Attempts to understand the underlying neurobiology of such social impairments have largely focused on classical `social brain' networks that include regions such as the medial prefrontal cortex.
However, these disorders also tend to show hippocampal dysfunction ? a region not normally included in descriptions of social brain networks. This prompts the question: are social and hippocampal dysfunction linked?
Social cognitive mapping, whereby social information is organized and stored in the hippocampal formation to inform flexible social decision-making, is one candidate mechanism that may unify these seemingly distinct observations.
In this proposal, we will use a naturalistic choose-your-own-adventure task that probes social cognitive mapping processes.
Dimensions of social power and affiliation define a `social space' within which other people are coordinates and evolving relationships are trajectories.
Previous work in our lab showed that hippocampus and posterior cingulate cortex activity tracked trajectories within this space.
Furthermore, the parameter estimates from the hippocampus related to self-reported social function, suggesting that this neural tracking is relevant to real-world social cognition and behavior.

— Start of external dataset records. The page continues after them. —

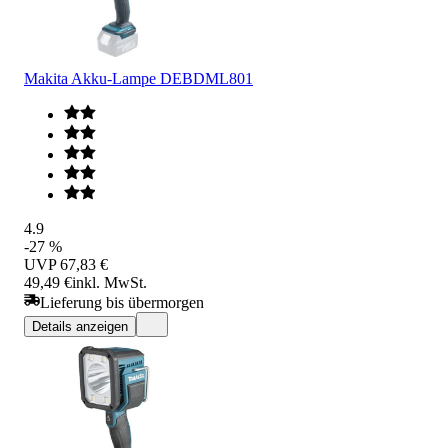
Makita Akku-Lampe DEBDML801
4.9
-27 %
UVP
67,83 €
49,49 €
inkl. MwSt.
Lieferung bis übermorgen
Details anzeigen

To characterize the role of social cognitive mapping in both normal and abnormal social cognition, this proposal will use a large, multidimensional dataset, and cutting-edge approaches to functional magnetic resonance imaging (fMRI).
First, we will leverage data-driven methods on a large and diverse online sample to relate the geometry of behavior within this two-dimensional social space to the underlying structure of social dysfunction.
Second, we will use ultra-high field (7T) fMRI and state-of-the-art analyses to test for specific neural signatures within the social space that are predicted by the social cognitive mapping perspective (e.g., a grid-like representation).
These results will further the fields of social cognitive and computational neuroscience, by revealing the behavioral and neural correlates of evolving relationships and how they relate to social function, and by extending hippocampal function to abstract, non-spatial domains.
Further, this approach will allow the role of cognitive mapping in social dysfunction to be explored, and may provide candidate therapeutic targets for psychiatric disorders.